#### [Task directions]
From the records below, extract only the lines running from the line with "For every named" to the line with "NEWS (37, 107)", both lines included, reproducing them exactly.

#### [Task material]
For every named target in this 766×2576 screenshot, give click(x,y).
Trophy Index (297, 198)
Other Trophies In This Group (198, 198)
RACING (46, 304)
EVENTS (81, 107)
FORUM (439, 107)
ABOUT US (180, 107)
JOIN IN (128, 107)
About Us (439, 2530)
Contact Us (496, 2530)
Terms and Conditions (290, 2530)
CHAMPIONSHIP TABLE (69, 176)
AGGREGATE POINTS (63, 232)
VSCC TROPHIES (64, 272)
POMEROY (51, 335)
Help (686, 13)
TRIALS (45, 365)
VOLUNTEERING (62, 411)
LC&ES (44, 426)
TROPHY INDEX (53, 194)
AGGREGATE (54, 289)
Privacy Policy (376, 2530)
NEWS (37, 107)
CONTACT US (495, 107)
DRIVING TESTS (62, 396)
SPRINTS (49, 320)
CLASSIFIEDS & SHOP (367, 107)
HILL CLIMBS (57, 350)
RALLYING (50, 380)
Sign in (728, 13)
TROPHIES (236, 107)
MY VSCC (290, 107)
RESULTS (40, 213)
==
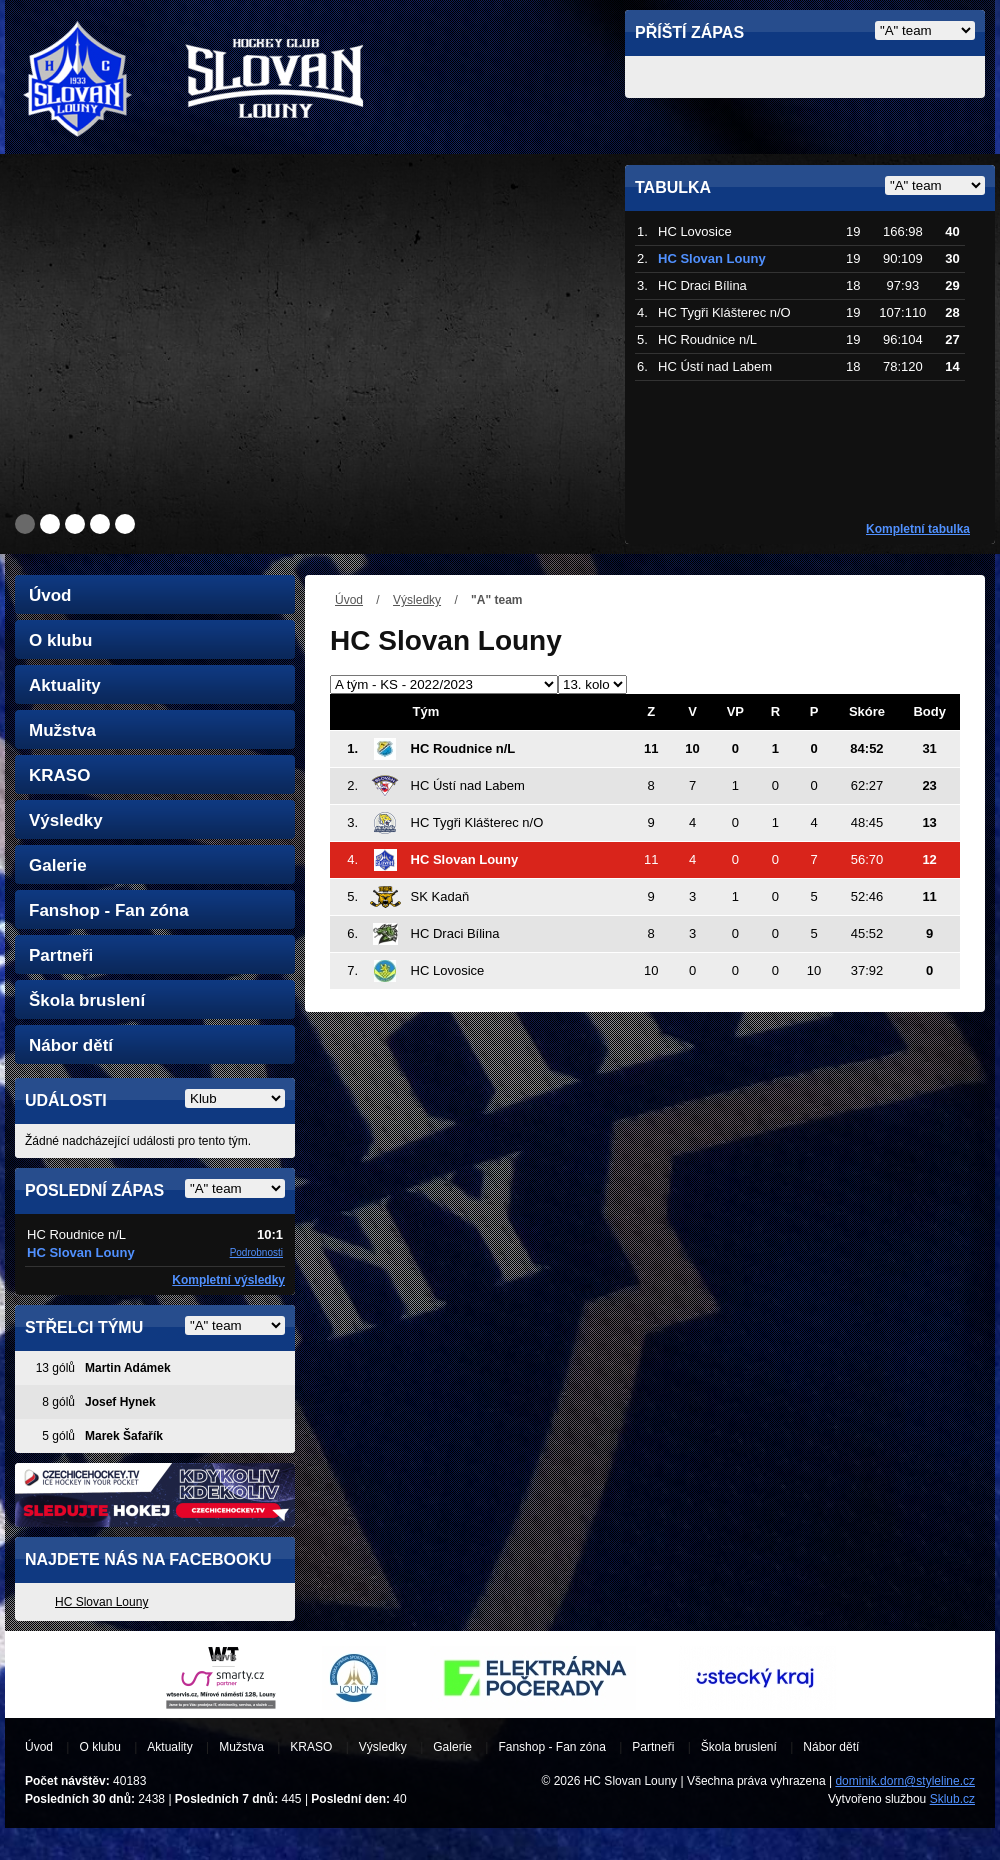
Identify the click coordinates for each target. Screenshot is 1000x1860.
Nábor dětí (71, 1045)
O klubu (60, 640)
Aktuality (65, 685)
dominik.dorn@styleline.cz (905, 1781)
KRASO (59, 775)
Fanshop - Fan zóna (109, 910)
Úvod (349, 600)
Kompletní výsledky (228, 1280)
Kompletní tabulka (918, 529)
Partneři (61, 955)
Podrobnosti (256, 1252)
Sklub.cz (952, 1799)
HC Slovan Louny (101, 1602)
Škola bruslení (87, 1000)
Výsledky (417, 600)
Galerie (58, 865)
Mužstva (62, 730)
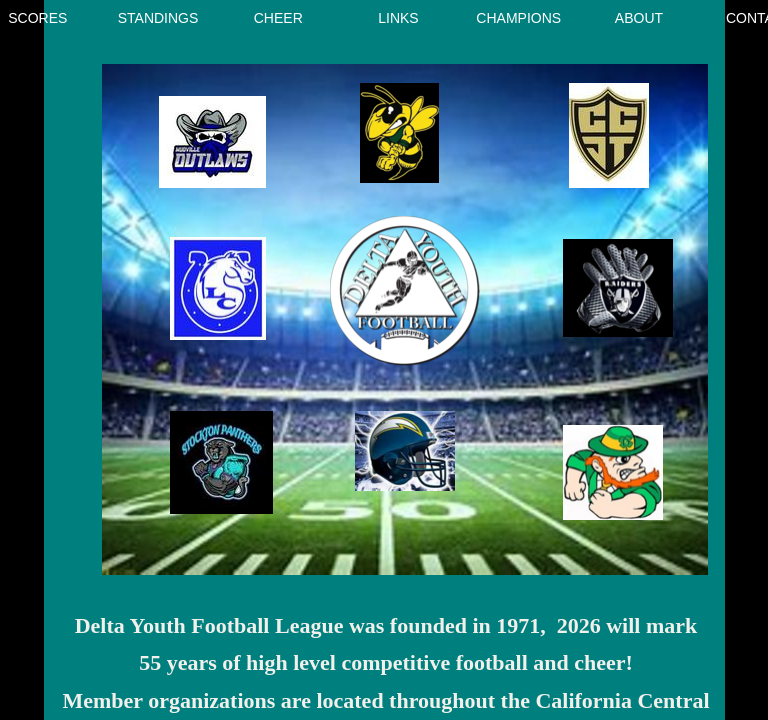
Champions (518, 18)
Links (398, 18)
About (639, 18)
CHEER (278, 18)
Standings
--
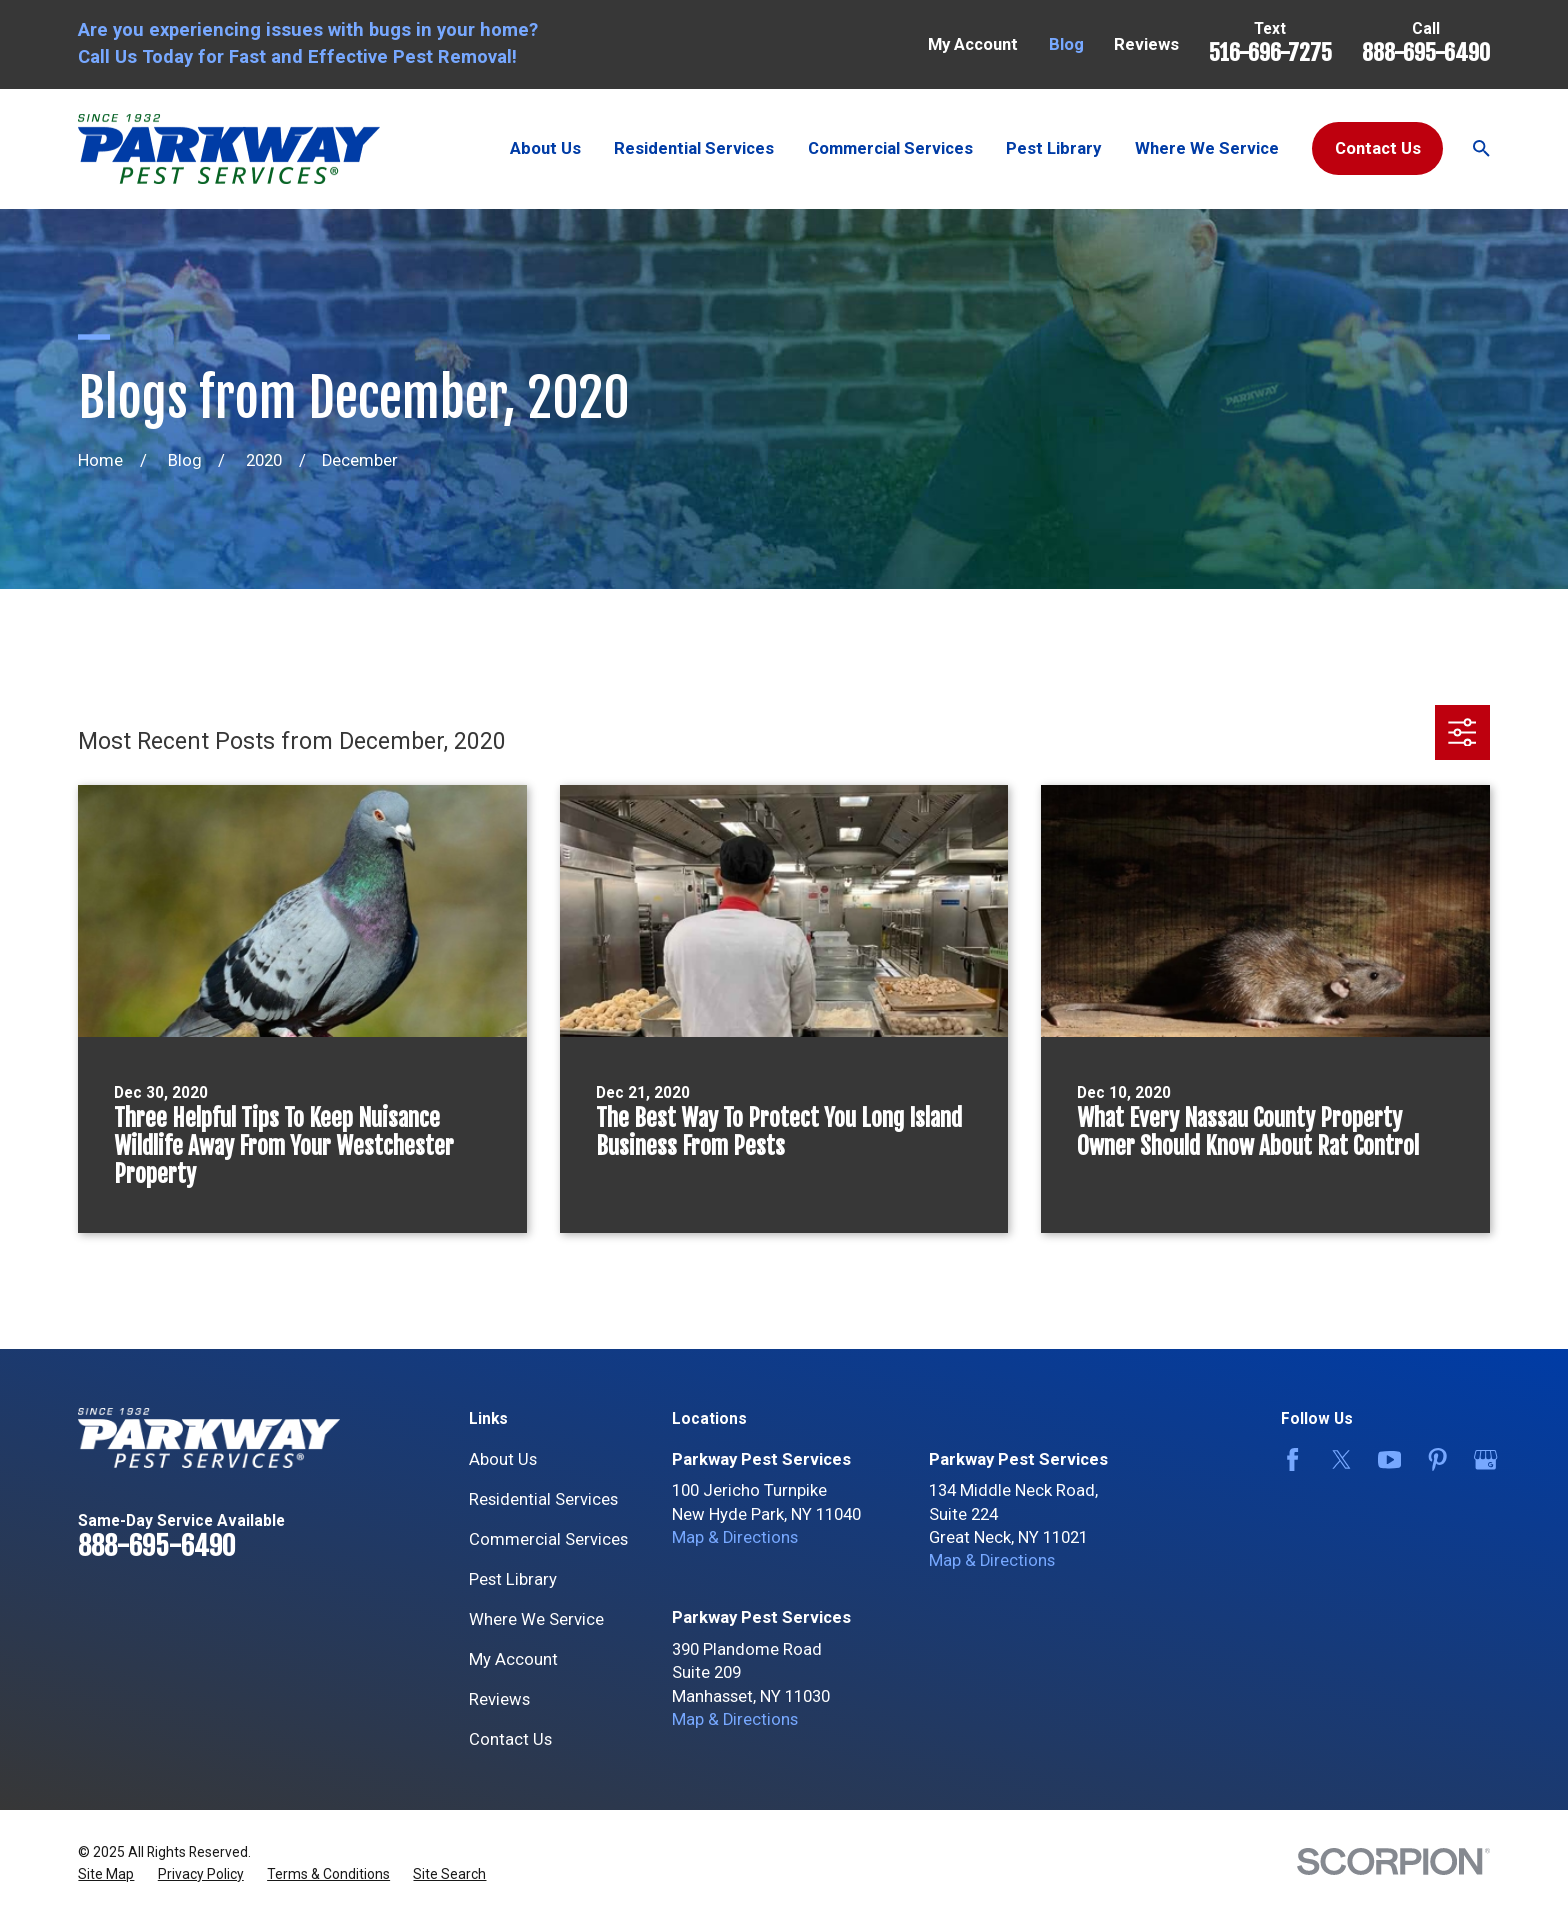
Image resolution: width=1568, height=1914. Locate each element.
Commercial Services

#### [Written solution]
For every named target in this 766×2576 screenshot, give click(x,y).
Trophy Index (297, 198)
Other Trophies In This Group (198, 198)
RACING (46, 304)
EVENTS (81, 107)
FORUM (439, 107)
ABOUT US (180, 107)
JOIN IN (128, 107)
About Us (439, 2530)
Contact Us (496, 2530)
Terms and Conditions (290, 2530)
CHAMPIONSHIP TABLE (69, 176)
AGGREGATE POINTS (63, 232)
VSCC TROPHIES (64, 272)
POMEROY (51, 335)
Help (686, 13)
TRIALS (45, 365)
VOLUNTEERING (62, 411)
LC&ES (44, 426)
TROPHY INDEX (53, 194)
AGGREGATE (54, 289)
Privacy Policy (376, 2530)
NEWS (37, 107)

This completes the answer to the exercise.